Christians regularly make much of 2 Timothy 4:13: "When you come, bring the cloak that I left with Carpus at Troas, also the books, and above all the parchments." Paul knew he would soon be executed, but he still asked Timothy to bring him books and parchments (i.e., the Scriptures). God took this simple request and made it Holy Scripture. That means God wants us to see Paul's passion for growth by learning. In an age of entertainment and illiteracy, we need Paul's example.
"Get Mark and bring him with you, for he is very useful to me for ministry."

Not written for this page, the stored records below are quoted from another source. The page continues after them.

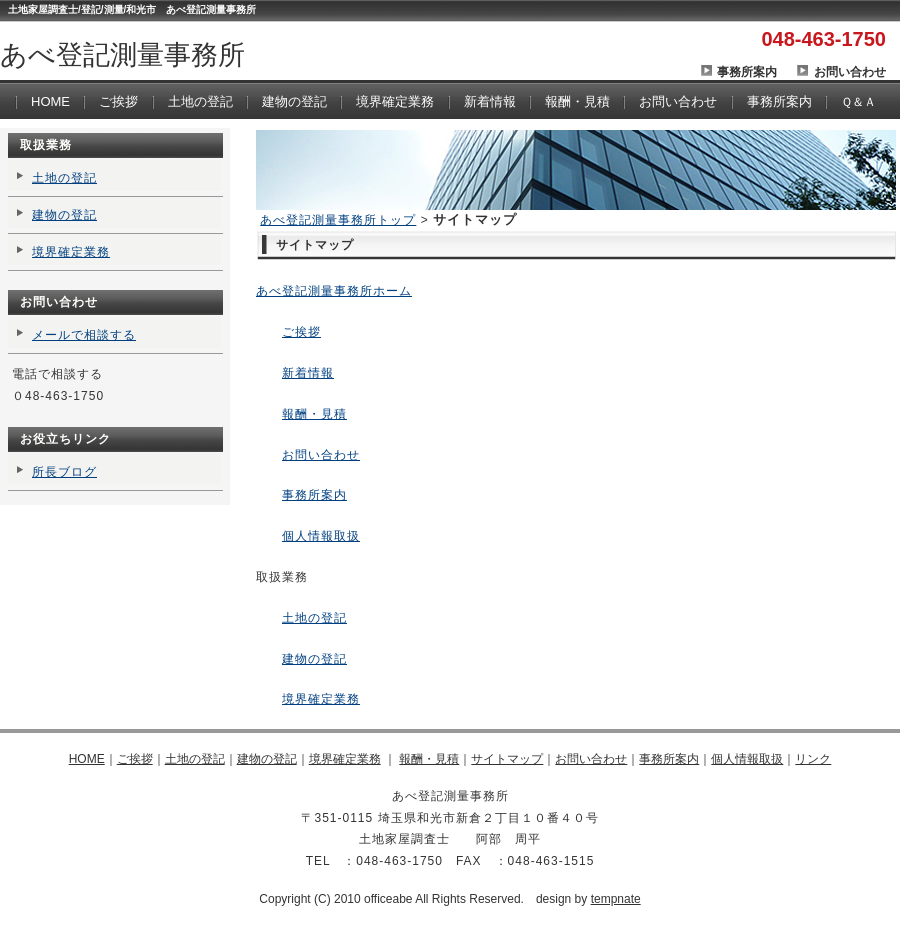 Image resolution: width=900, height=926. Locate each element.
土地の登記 (200, 101)
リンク (813, 759)
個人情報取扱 (321, 536)
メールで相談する (84, 335)
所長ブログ (64, 472)
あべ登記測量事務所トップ (338, 220)
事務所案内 (747, 72)
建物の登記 (294, 101)
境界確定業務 (395, 101)
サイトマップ (507, 759)
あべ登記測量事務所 (122, 55)
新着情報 (490, 101)
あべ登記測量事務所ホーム (334, 291)
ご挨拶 (118, 101)
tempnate (616, 899)
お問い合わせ (850, 72)
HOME (50, 101)
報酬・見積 (577, 101)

But what about Paul's request in 2 Timothy 4:11: "Luke alone is with me. Get Mark and bring him with you, for he is very useful to me for ministry." Paul didn't just need books. He didn't just need the Bible. He needed Mark -- a living, breathing, born-again brother in Christ.
Paul talks about his need for books in one letter. He talks about his need for people in most all his letters. All throughout his writings, the apostle emphasizes his dependence on others for his life and ministry. (E.g., Romans 16:1-16, 1 Corinthians 16:17-18, Philippians 2:19-30, Colossians 4:7-14) He was rarely alone. And when he was alone, he felt his need and asked for help (2 Timothy 4:11). This, too, is Paul's example for us.
Since its start, reading has been important to the church's mission. But let's not forget that Paul talks more about people than he talks about books. Let's work together to be together, to be disciples who are "very useful for ministry."